Growing up in a modest 1990s government colony in Dhaka’s Dhanmondi neighbourhood, evening load-shedding wasn’t an inconvenience, it was a ritual. My sisters and I would wait eagerly for the lights to go out, knowing our father, a freedom fighter and former Swadhin Bangla Betar Kendra contributor, would use the darkness to unpack his worn bags of 1971 stories. They weren’t always tales of valour—often, they were unfiltered accounts of war’s quieter, more brutal truths.
Over time, I found myself drawn to that same raw urgency—towards conflict, political unrest, and the streets where power and resistance violently collide. As a photojournalist, covering protests became my rhythm, my profession, and my daily reckoning. But the July Uprising was different from the outset.
On the humid afternoon of 18 July, I was crouched in a narrow alleyway in Badda when a young man from BRAC University shouted to hesitant neighbours peeking from behind shutters: “Come join us and liberate us—or stay home and buy potatoes for Tk70 a kilo!”
It struck a nerve. Within minutes, people poured into the street—rickshaw-pullers, shopkeepers, women with infants slung across their backs. The police, overwhelmed, retreated behind the gates of the Canadian University of Bangladesh. What began as a student rally instantly morphed into something bigger, more volatile people’s revolt.
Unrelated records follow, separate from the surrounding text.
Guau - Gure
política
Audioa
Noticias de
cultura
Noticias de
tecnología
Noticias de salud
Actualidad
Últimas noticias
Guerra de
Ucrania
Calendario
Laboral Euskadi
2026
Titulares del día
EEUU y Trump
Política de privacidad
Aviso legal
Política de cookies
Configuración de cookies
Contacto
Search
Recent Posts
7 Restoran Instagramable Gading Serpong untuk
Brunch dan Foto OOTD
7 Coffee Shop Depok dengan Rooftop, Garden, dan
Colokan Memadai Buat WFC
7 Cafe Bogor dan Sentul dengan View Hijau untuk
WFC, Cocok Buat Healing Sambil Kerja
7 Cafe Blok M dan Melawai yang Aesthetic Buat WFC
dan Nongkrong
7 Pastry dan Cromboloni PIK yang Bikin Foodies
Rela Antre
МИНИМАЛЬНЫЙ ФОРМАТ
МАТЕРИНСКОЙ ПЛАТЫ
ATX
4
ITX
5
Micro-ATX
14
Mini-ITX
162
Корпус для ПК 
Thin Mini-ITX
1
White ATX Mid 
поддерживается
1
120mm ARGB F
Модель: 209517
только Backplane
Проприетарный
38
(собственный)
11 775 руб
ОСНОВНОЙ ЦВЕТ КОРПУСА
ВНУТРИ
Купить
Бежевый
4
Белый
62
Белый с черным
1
Weeks have passed. Through my lens, I documented lifeless bodies on pavement, makeshift ambulances, the scream of a mother inside the morgue at Dhaka Medical. I couldn’t stop thinking of my friend Amr Alfiky, the Egyptian photojournalist, and how the revolution in Tahrir Square had changed the course of his country—and his life. That felt close now. Frighteningly close.
August 4 shattered whatever boundaries were left. By afternoon, parts of Dhaka resembled the streets of Gaza or Fallujah—not just in violence, but in the atmosphere of complete state breakdown.
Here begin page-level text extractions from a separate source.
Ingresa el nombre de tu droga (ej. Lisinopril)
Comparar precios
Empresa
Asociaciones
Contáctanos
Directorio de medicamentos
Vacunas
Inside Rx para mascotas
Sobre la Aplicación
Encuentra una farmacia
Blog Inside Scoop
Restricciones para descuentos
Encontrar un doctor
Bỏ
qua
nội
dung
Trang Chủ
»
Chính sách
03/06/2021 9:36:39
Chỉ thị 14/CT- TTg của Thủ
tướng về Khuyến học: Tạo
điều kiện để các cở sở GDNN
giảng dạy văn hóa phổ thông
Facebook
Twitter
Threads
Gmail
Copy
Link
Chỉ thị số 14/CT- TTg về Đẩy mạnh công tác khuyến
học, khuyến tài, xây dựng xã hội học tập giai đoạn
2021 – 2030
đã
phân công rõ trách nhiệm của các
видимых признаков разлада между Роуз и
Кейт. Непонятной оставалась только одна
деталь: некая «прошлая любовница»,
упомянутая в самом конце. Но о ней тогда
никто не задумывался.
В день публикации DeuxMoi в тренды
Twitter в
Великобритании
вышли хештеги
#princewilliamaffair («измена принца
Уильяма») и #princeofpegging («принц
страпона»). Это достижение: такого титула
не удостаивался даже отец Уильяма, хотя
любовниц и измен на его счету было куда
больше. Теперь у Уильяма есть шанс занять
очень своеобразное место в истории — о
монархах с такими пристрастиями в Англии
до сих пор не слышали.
By 5pm, Awami League loyalists, emboldened and armed, were firing into crowds of protesters with chilling ease—like hunters targeting birds. And they did so under the protection of riot police. The air was thick with tear gas, black smoke, and fear.
Then came the call. Mahmud Zaman Ovi, a fellow photographer, rang with just four words: “Rush to DMC. Now.”
I’ve rarely put my camera down mid-assignment. But at Dhaka Medical College Hospital, I froze. Blood-soaked stretchers blocked the hallways. Volunteers screamed for saline. Wounded teenagers lay on the ground, gripping strangers’ hands in silence. For a moment, I thought I’d walked into Al-Shifa in Gaza.
The urge to help—to press a wound, to rewind time—nearly overwhelmed me. But I knew I couldn’t save anyone. What I could do, and must do, was document it. Because that’s what we do. We bear witness when others can’t. Even when it breaks your heart.
That night, during hushed calls with colleagues, a grim consensus emerged: this was no longer just a political crisis. It was the brink of civil war. Either Sheikh Hasina would flee by morning, or blood would continue to fill the streets.
Gunfire woke me the next morning. I grabbed my vest and headed straight for Badda, where I sensed the final chapter would unfold.
By the time I arrived, army personnel were urging calm.
“We don’t want to shoot you,” one officer said through a loudspeaker.
But within minutes, the calm fractured. Tear gas and rubber bullets flew. Protesters regrouped. The battle pulled through the afternoon.
Then, the news broke: Hasina had fled. General Waker confirmed it.
Ovi and I locked our eyes.
“No more young bodies,” he whispered.
It was a fragile moment of relief. But it didn’t last. We understood immediately—this wasn’t the end. It was a new chapter.
What followed wasn’t peace; it was a power vacuum. In Badda, army units stood frozen as police opened fire on a victory procession. Three bodies hit the ground. Protesters carried one of the dead and placed it on the hood of a military jeep.
“We want justice!” they cried, hoarse and furious.
It has been exactly one year. I haven’t stopped photographing conflicts since. The wound on my leg from rubber bullets and stray pellets still aches. But it’s the invisible wounds that linger. I carry them in silence, haunted by the 1,400 lives lost—and the justice that still hasn’t come.